Wer meint, dass so ein Tagesritt durch die Berge einfach nur „bequem und entspannend“ ist, der wird schnell eines Besseren belehrt. Natürlich, die Höhenmeter überwindet man auf dem Pferderücken quasi mühelos. Die Pferde von San Jon sind ausdauernd, trittsicher und gutmütig, weshalb Grundkenntnisse im Reiten für das Trekking ausreichend sind. Wer jedoch nicht daran gewohnt ist, täglich mehrere Stunden im Sattel zu sein, merkt spätestens am zweiten Morgen, dass beim Reiten Muskeln beansprucht werden, deren Existenz man sich bis dahin gar nicht so bewusst war. Unterwegs gehört selbstverständlich auch die Versorgung unserer Pferde dazu. Sie geht auch abends immer vor, bevor wir selber in den einfachen aber gemütlichen Gasthäusern die Beine hochlegen.
Der Herbst in all seinen Facetten
Zugegeben, am ersten Tag müssen wir uns richtig warm anziehen, nur wenige Tage zuvor lagen auf unserem Weg noch bis zu 10 cm Schnee. Aber: es gibt bekanntlich ja kein schlechtes Wetter, sondern nur schlechte Kleidung - und so lassen wir uns die Stimmung davon nicht trüben. Bereits am zweiten Tag zeigt sich das Wetter versöhnlicher. Der Schnee auf den Berggipfeln im Val Mora glitzert in der wärmenden Herbstsonne während die klaren Bergbäche talauswärts rauschen. In all seiner Pracht präsentiert sich der Herbst auf unserem Rückweg. Bei stahlblauem Himmel kommt das bunte Farbenspiel der Natur im Ofenpassgebiet und Val S-charl so richtig zur Geltung.

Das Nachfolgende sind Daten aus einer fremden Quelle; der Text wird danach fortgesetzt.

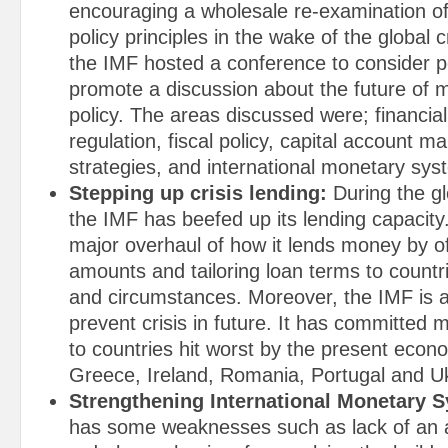
encouraging a wholesale re-examination 
policy principles in the wake of the global c
the IMF hosted a conference to consider p
promote a discussion about the future of
policy. The areas discussed were; financia
regulation, fiscal policy, capital account
strategies, and international monetary sys
Stepping up crisis lending:
During the gl
the IMF has beefed up its lending capacity
major overhaul of how it lends money by of
amounts and tailoring loan terms to countri
and circumstances. Moreover, the IMF is a
prevent crisis in future. It has committed 
to countries hit worst by the present econo
Greece, Ireland, Romania, Portugal and U
Strengthening International Monetary 
has some weaknesses such as lack of an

Hoch zu Ross durch die Nationalparkregion
Etwas erschöpft aber zutiefst beeindruckt kommen wir am letzten Tag wieder in San Jon an und lassen das Trekking vor unserem geistigen Auge nochmals Revue passieren. Von Scuol führte die erste Etappe über S-charl durch den höchstgelegenen Arvenwald Europas, den God da Tamangur, und den Pass da Costainas bis nach Tschierv. Auf der zweiten Etappe ritten wir durch das wildromantische Val Vau mit seinen schönen Wasserfällen in das unberührte Hochtal Val Mora. Wie in einer anderen Welt, gefühlt unendlich weit weg von der Zivilisation, genossen wir den Ritt durch die malerische Bergwelt, der in Buffalora endete. Über den Ofenpass erreichten wir während der letzten Etappe das Skigebiet Minschuns, von wo wir die Fuorcla Funtana da S-charl erklommen und den Rückweg nach San Jon antraten. Das Glück dieser Erde – wir haben es gefunden.